§ **EXERCISE DATA**
[Start of Attachment]
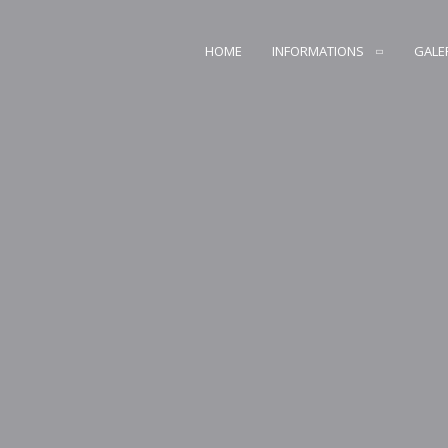
HOME
INFORMATIONS
GALE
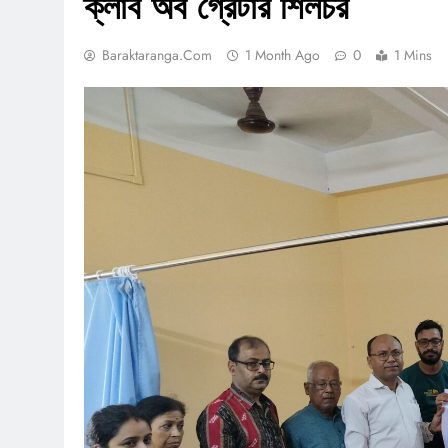
ক্লাব অব গ্রেটার শিলচর
Baraktaranga.com
1 Month Ago
0
1 Mins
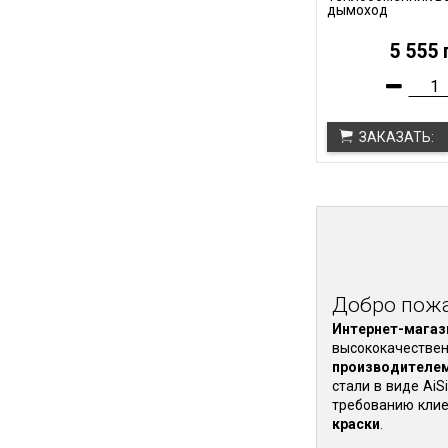
дымоход
5 555 
ЗАКАЗАТЬ:
Добро пожа
Интернет-магаз
высококачестве
производителе
стали в виде Ai
требованию клие
краски
.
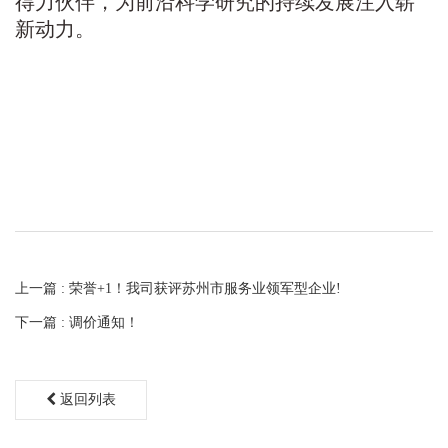
得力伙伴，为前沿科学研究的持续发展注入崭
新动力。
上一篇 : 荣誉+1！我司获评苏州市服务业领军型企业!
下一篇 : 调价通知！
返回列表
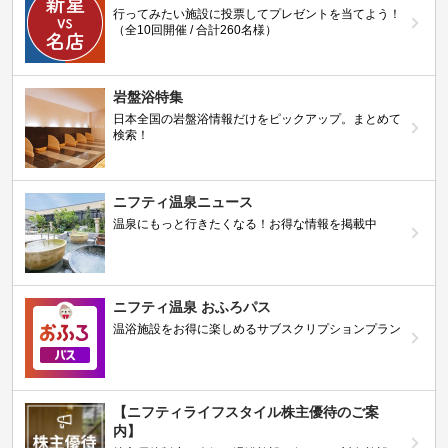
行ってみたい施設に投票してプレゼントを当てよう！
（全10回開催 / 合計260名様）
岩盤浴特集
日本全国の岩盤浴情報だけをピックアップ。まとめて
検索！
ニフティ温泉ニュース
温泉にもっと行きたくなる！お得な情報を掲載中
ニフティ温泉 おふろパス
温浴施設をお得に楽しめるサブスクリプションプラン
【ニフティライフスタイル株主優待のご案
内】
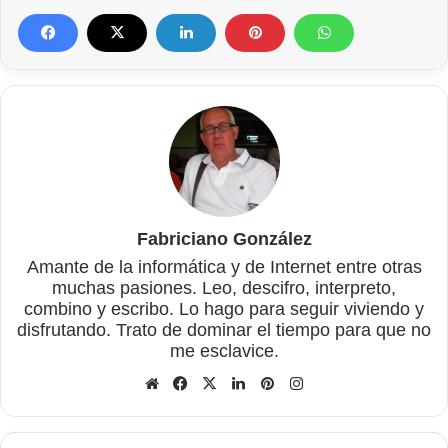
Fabriciano González
Amante de la informática y de Internet entre otras
muchas pasiones. Leo, descifro, interpreto,
combino y escribo. Lo hago para seguir viviendo y
disfrutando. Trato de dominar el tiempo para que no
me esclavice.
Sitio
Facebook
X
LinkedIn
Pinterest
Instagram
web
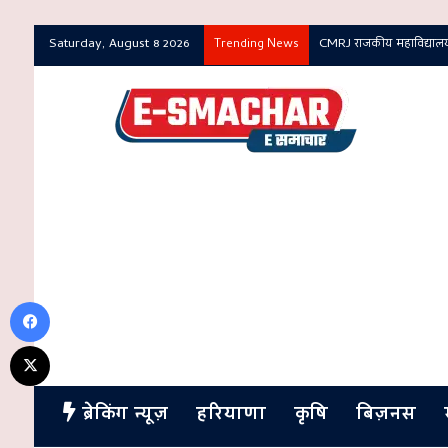
Saturday, August 8 2026
Ambala Police Traffic Adv
Trending News
Facebook
X
ब्रेकिंग न्यूज़
हरियाणा
कृषि
बिज़नस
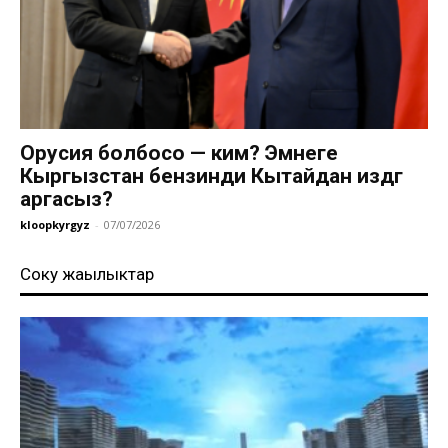
Орусия болбосо — ким? Эмнеге
Кыргызстан бензинди Кытайдан издөөгө
аргасыз?
kloopkyrgyz
-
07/07/2026
Соңку жаңылыктар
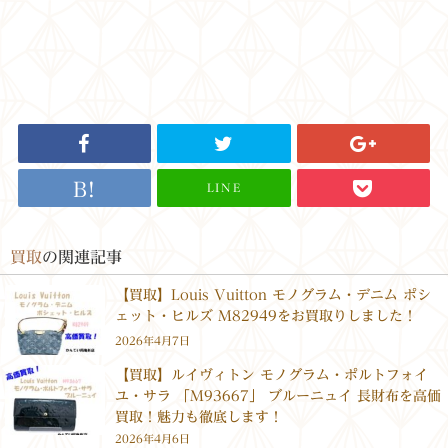
LINE
買取
の関連記事
【買取】Louis Vuitton モノグラム・デニム ポシ
ェット・ヒルズ M82949をお買取りしました！
2026年4月7日
【買取】ルイヴィトン モノグラム・ポルトフォイ
ユ・サラ 「M93667」 ブルーニュイ 長財布を高価
買取！魅力も徹底します！
2026年4月6日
[End of Attachment]
§ **TO DO**
Scan the records for the string "モノグラム" and report each line where it occurs.

§ **REPLY TO THE EXERCISE**
【買取】Louis Vuitton モノグラム・デニム ポシ
【買取】ルイヴィトン モノグラム・ポルトフォイ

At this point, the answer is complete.